During 1955 and 1956, Dr. Townes was a Guggenheim Fellow and a Fulbright Lecturer, first at the University of Paris and then at the University of Tokyo. He was National Lecturer for Sigma Xi, taught during summer sessions at the University of Michigan and at the Enrico Fermi International School of Physics in Italy, and was Welsh Lecturer at the University of Toronto.

Dr. Townes has served as a member of the Scientific Advisory Board of the United States Air Force and as Chairman of the Strategic Weapons Panel of the Department of Defense. He is currently Chairman of the Science and Technology Advisory Committee for Manned Space Flight of the National Aeronautics and Space Administration and is a member of the President's Science Advisory Committee. Dr. Townes has served the American Physical Society in various capacities and is currently Vice President. He is also a Trustee of the Salk Institute for Biological Studies, the Carnegie Institution of Washington, and the RAND Corporation. His scientific writings have been published in many technical journals. In addition to the Nobel Prize for Physics, Dr. Townes' honors and awards include the Research Corporation Annual Award; the Institute of Radio Engineers Morris N. Liebmann Memorial Prize; the National Academy of Sciences Comstock Award; the Franklin Institute Stuart Ballantine Medal; the US Air Force Exceptional Service Award; the American Academy of Arts and Sciences Rumford Premium; the American Institute of Electrical Engineers David Sarnoff Award; the National Academy of Sciences John J. Carty Medal; the Institute of Physics and the Physical Society (England) Thomas Young Medal and Prize; the City of Philadelphia John Scott Award; and the Dickinson College Joseph Priestley Award. He received the Institute of Electrical and Electronics Engineers Medal of Honor in 1967 “for his significant contributions in the field of quantum electronics which have led to the maser and the laser.” He received the Russian Academy of Sciences Lomonosov Medal, the Indian Rabindranath Tagore Award, and the German (German-speaking countries) Karl Schwarzschild Medal. Dr. Townes has also received numerous honorary degrees from universities in the US and abroad. In 2005, he won the Templeton Prize.
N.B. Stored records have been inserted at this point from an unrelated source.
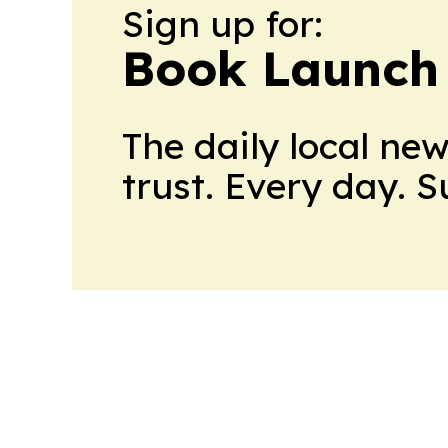
Sign up for:
Book Launch
The daily local ne
trust. Every day. 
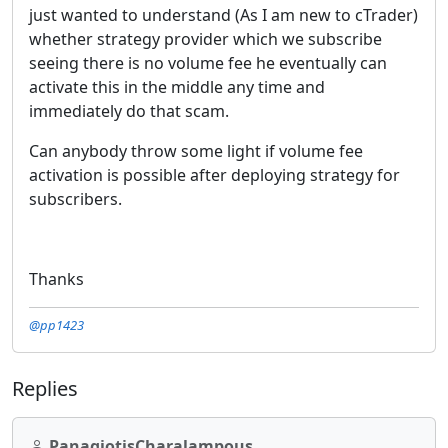
just wanted to understand (As I am new to cTrader)
whether strategy provider which we subscribe
seeing there is no volume fee he eventually can
activate this in the middle any time and
immediately do that scam.
Can anybody throw some light if volume fee
activation is possible after deploying strategy for
subscribers.
Thanks
@pp1423
Replies
PanagiotisCharalampous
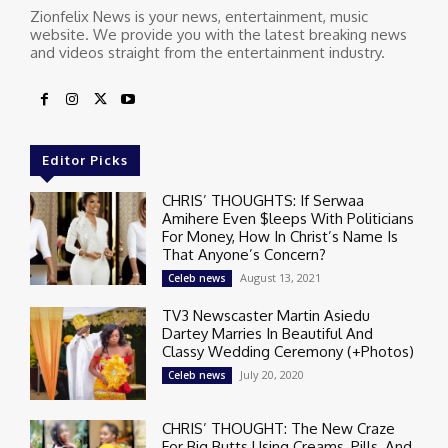
Zionfelix News is your news, entertainment, music
website. We provide you with the latest breaking news
and videos straight from the entertainment industry.
Editor Picks
CHRIS’ THOUGHTS: If Serwaa
Amihere Even $leeps With Politicians
For Money, How In Christ’s Name Is
That Anyone’s Concern?
August 13, 2021
Celeb news
TV3 Newscaster Martin Asiedu
Dartey Marries In Beautiful And
Classy Wedding Ceremony (+Photos)
July 20, 2020
Celeb news
CHRIS’ THOUGHT: The New Craze
For Big Butts Using Creams, Pills, And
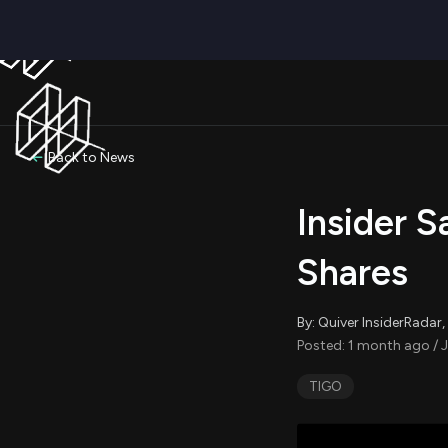
Back to News
Insider S
Shares
By: Quiver InsiderRada
Posted: 1 month ago / J
TIGO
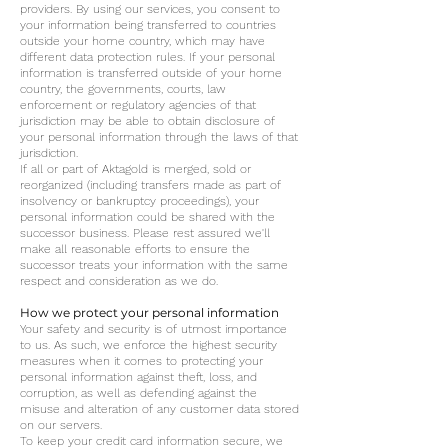
providers. By using our services, you consent to
your information being transferred to countries
outside your home country, which may have
different data protection rules. If your personal
information is transferred outside of your home
country, the governments, courts, law
enforcement or regulatory agencies of that
jurisdiction may be able to obtain disclosure of
your personal information through the laws of that
jurisdiction.
If all or part of Aktagold is merged, sold or
reorganized (including transfers made as part of
insolvency or bankruptcy proceedings), your
personal information could be shared with the
successor business. Please rest assured we'll
make all reasonable efforts to ensure the
successor treats your information with the same
respect and consideration as we do.
How we protect your personal information
Your safety and security is of utmost importance
to us. As such, we enforce the highest security
measures when it comes to protecting your
personal information against theft, loss, and
corruption, as well as defending against the
misuse and alteration of any customer data stored
on our servers.
To keep your credit card information secure, we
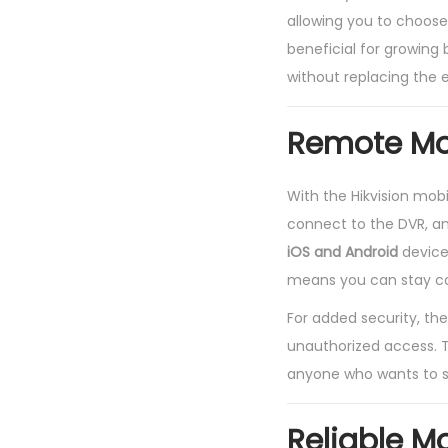
allowing you to choose 
beneficial for growing
without replacing the e
Remote Mon
With the Hikvision mob
connect to the DVR, an
iOS and Android
devices
means you can stay co
For added security, the
unauthorized access. T
anyone who wants to st
Reliable M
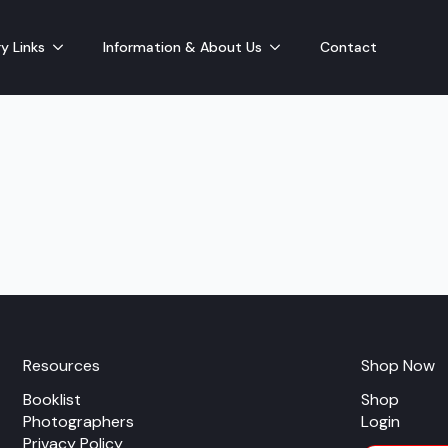
y Links
Information & About Us
Contact
Resources
Shop Now
Booklist
Shop
Photographers
Login
Privacy Policy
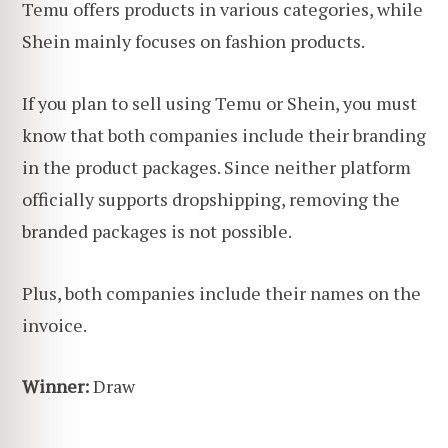
Temu offers products in various categories, while
Shein mainly focuses on fashion products.
If you plan to sell using Temu or Shein, you must
know that both companies include their branding
in the product packages. Since neither platform
officially supports dropshipping, removing the
branded packages is not possible.
Plus, both companies include their names on the
invoice.
Winner:
Draw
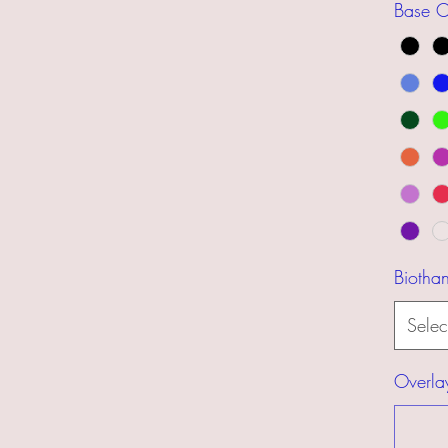
Base C
Biotha
Selec
Overla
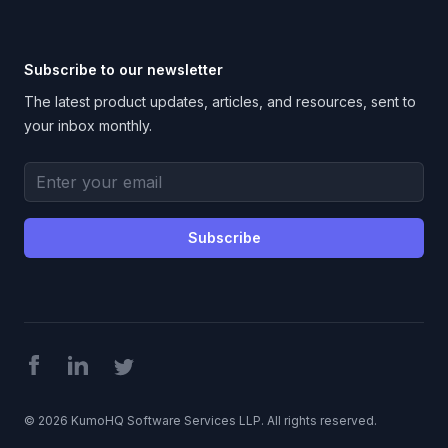
Subscribe to our newsletter
The latest product updates, articles, and resources, sent to
your inbox monthly.
Email address
Subscribe
Facebook
LinkedIn
Twitter
©
2026
KumoHQ Software Services LLP. All rights reserved.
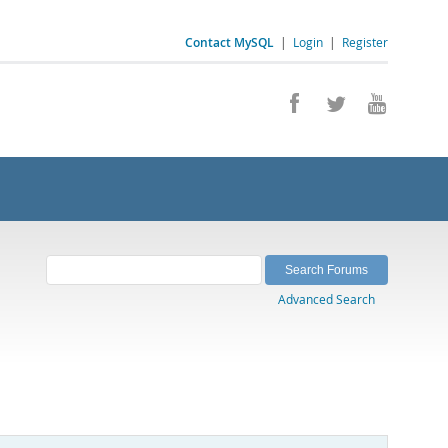
Contact MySQL
|
Login
|
Register
Advanced Search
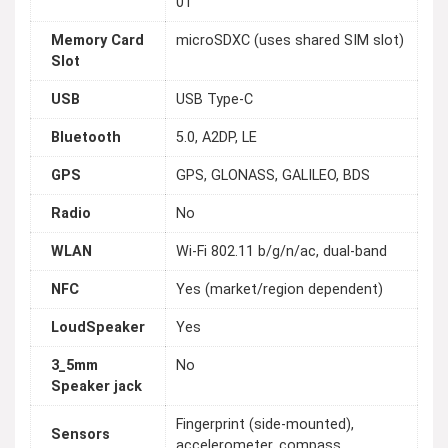
01
Memory Card
microSDXC (uses shared SIM slot)
Slot
USB
USB Type-C
Bluetooth
5.0, A2DP, LE
GPS
GPS, GLONASS, GALILEO, BDS
Radio
No
WLAN
Wi-Fi 802.11 b/g/n/ac, dual-band
NFC
Yes (market/region dependent)
LoudSpeaker
Yes
3_5mm
No
Speaker jack
Fingerprint (side-mounted),
Sensors
accelerometer, compass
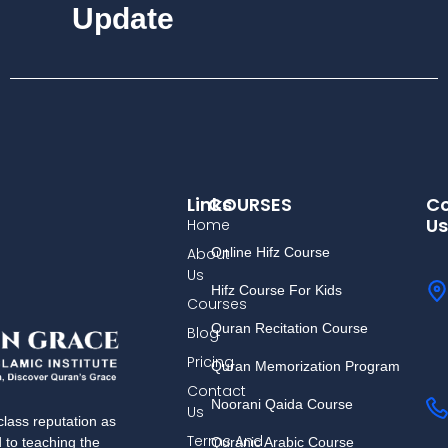
Update
Links
COURSES
Co
Us
Home
About
Online Hifz Course
Us
Hifz Course For Kids
Courses
Quran Recitation Course
Blog
Pricing
Quran Memorization Program
Contact
Noorani Qaida Course
Us
lass reputation as
Terms And
Quranic Arabic Course
d to teaching the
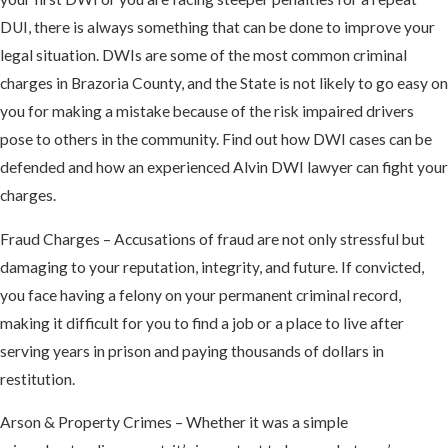
DUI, there is always something that can be done to improve your
legal situation. DWIs are some of the most common criminal
charges in Brazoria County, and the State is not likely to go easy on
you for making a mistake because of the risk impaired drivers
pose to others in the community. Find out how DWI cases can be
defended and how an experienced Alvin DWI lawyer can fight your
charges.
Fraud Charges – Accusations of fraud are not only stressful but
damaging to your reputation, integrity, and future. If convicted,
you face having a felony on your permanent criminal record,
making it difficult for you to find a job or a place to live after
serving years in prison and paying thousands of dollars in
restitution.
Arson & Property Crimes – Whether it was a simple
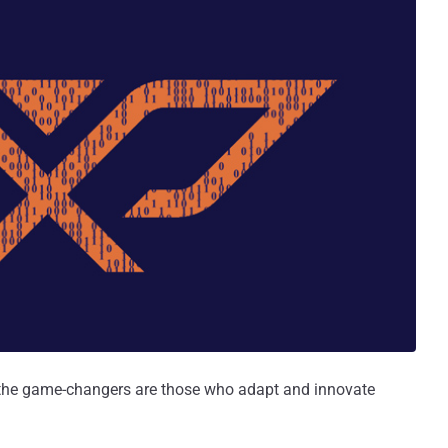
, the game-changers are those who adapt and innovate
Dr. Townes is a member and Fellow of the American Physical Society, the Optical Society of America, and the Institute of Electrical and Electronics Engineers. He is a member of the Société Francaise de Physique, the National Academy of Sciences, the American Academy of Arts and Sciences, the American Philosophical Society, the National Academy of Engineers, the Royal Society of London, the American Physical Society, the American Astronomical Society, and the Board of Advisors of the John Templeton Foundation. Dr. Townes continues to do research at the University of California, Berkeley, where his work at present involves very-high-angular-resolution astronomy in the mid-infrared (10 micron-wavelength region) through the use of interferometric techniques. Current work includes demonstration that old stars throw off substantial material episodically on time scales of 10 to 100 years, discovery of a recent episode in which Betelgeuse suddenly emitted a large amount of gas, and measurement of Betelgeuse's diameter.

Charles Townes was married in 1941 to the former Frances H. Brown of Berlin, New Hampshire. They live in Berkeley, California and have four daughters—Linda, Ellen, Carla, and Holly.